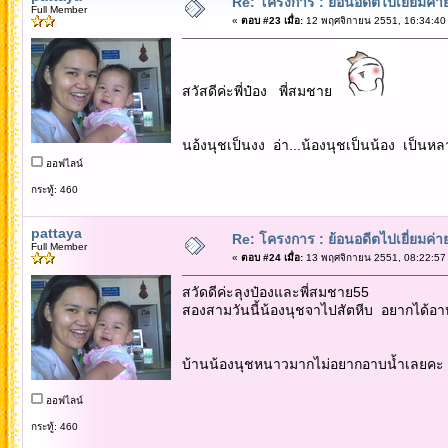
Re: โครงการ : ย้อนอดีตไปเยี่ยมค่าย
Full Member
«
ตอบ #23 เมื่อ:
12 พฤศจิกายน 2551, 16:34:40
สวัสดีค่ะพี่ป๋อง พี่สมชาย
นอ้งนุชเป็นงง อ่า...น้องนุชเป็นน้อง เป็
ออฟไลน์
กระทู้: 460
pattaya
Re: โครงการ : ย้อนอดีตไปเยี่ยมค่าย
Full Member
«
ตอบ #24 เมื่อ:
13 พฤศจิกายน 2551, 08:22:57
สวัดดีค่ะลุงป๋องและพี่สมชาย55
สองสามวันนี้น้องนุชจาไปสัตหีบ อยากได้อ
บ้านน้องนุชหนาวมากไม่อยากอาบน้ำเลยคะ หนา
ออฟไลน์
กระทู้: 460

--------------------------------

## GOAL OF THE EXERCISE:
Every record should be duplicated exactly, though any picture in it must be left out.

## RESULT FOR THIS EXERCISE:
Re: โครงการ : ย้อนอดีตไปเยี่ยมค่าย
Full Member
«
ตอบ #23 เมื่อ:
12 พฤศจิกายน 2551, 16:34:40
สวัสดีค่ะพี่ป๋อง พี่สมชาย
นอ้งนุชเป็นงง อ่า...น้องนุชเป็นน้อง เป็
ออฟไลน์
กระทู้: 460
pattaya
Re: โครงการ : ย้อนอดีตไปเยี่ยมค่าย
Full Member
«
ตอบ #24 เมื่อ:
13 พฤศจิกายน 2551, 08:22:57
สวัดดีค่ะลุงป๋องและพี่สมชาย55
สองสามวันนี้น้องนุชจาไปสัตหีบ อยากได้อ
บ้านน้องนุชหนาวมากไม่อยากอาบน้ำเลยคะ หนา
ออฟไลน์
กระทู้: 460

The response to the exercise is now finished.